米民主党大統領予備選の“戦後処理”は予想以上に紛糾しそうだ。

 6月3日の最終戦の結果、バラク・オバマ上院議員が歴史的な激戦を制して勝利宣言にこぎつけたことを受けて、焦点はすでに副大統領候補選びに移ったが、敗れたヒラリー・クリントン上院議員の処遇を巡って、党の中枢が真っ二つに割れているためだ。

 争点は、いわずもがな、クリントン氏の副大統領候補指名の是非である。

 オバマ陣営内には、クリントン氏を副大統領候補に選ぶべきではないとの声が根強い。5ヵ月に及ぶ泥仕合――特にオバマ氏暗殺の可能性を示唆する発言――で増幅された感情的な「ヒラリー・アレルギー」もさることながら、なにより変革者を標榜するオバマ氏のイメージを損ねるというのがその理由だ。

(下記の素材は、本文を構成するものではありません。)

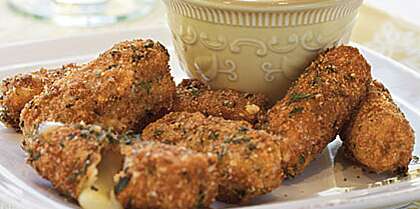 Locate an element on the screen. The width and height of the screenshot is (420, 209). table is located at coordinates (25, 30). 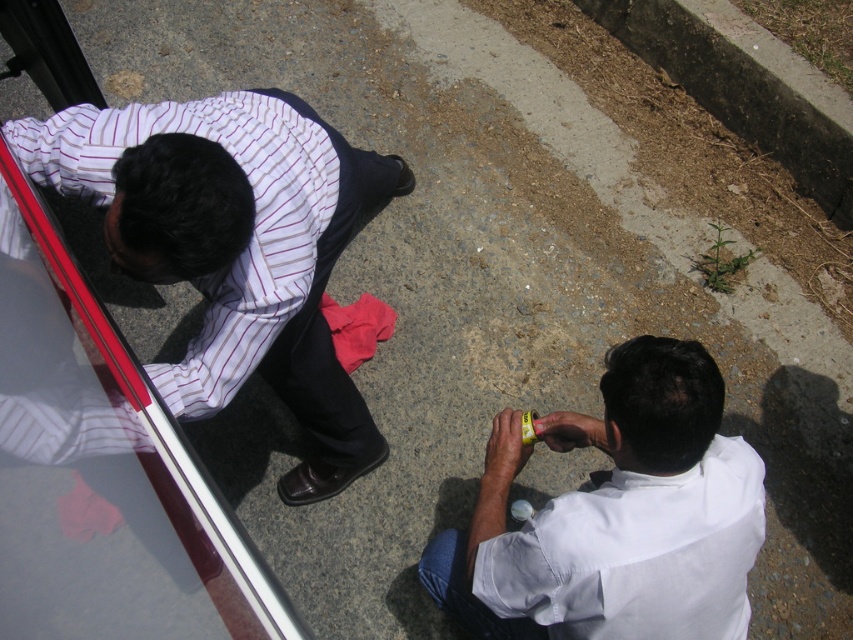 Does striped cotton shirt at left have a greater width compared to white matte shirt at lower right?

Indeed, striped cotton shirt at left has a greater width compared to white matte shirt at lower right.

This screenshot has height=640, width=853. Identify the location of striped cotton shirt at left. point(234,248).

 民主党のある関係筋は、「あれだけワシントンのオールドポリティクス(古い政治)を批判しておきながら、元ファーストレディのクリントン氏をホワイトハウスに招くことは、自己矛盾以外の何ものでもない」と手厳しい。選挙戦終盤にオバマ氏支持に回った、ジミー・カーター元大統領も、CNNとのインタビューで、「最悪の組み合わせ」と酷評した。

 だが一方で、クリントン陣営からは、ここまで接戦を演じてきたクリントン氏の副大統領候補指名を“当然の権利”として求める声が燎原の火のごとく広がっている。特にクリントン氏の元側近らが立ち上げたプロジェクト「VoteBoth(2人に投票を!)」の動きは活発で、オバマ&クリントンの“ドリームチケット”(夢の組み合わせ)の実現を求める1万人以上のサポーターたちが署名活動をネット上で展開。党大物議員への働きかけを強めている。

 米ウォールストリートジャーナル紙によれば、黒人向けCATV、ブラック・エンターテインメント・テレビジョンの創業者であり、大物黒人実業家のロバート・ジョンソン氏も、ドリームチケット実現に向けて、党幹部の説得に動き始めたという。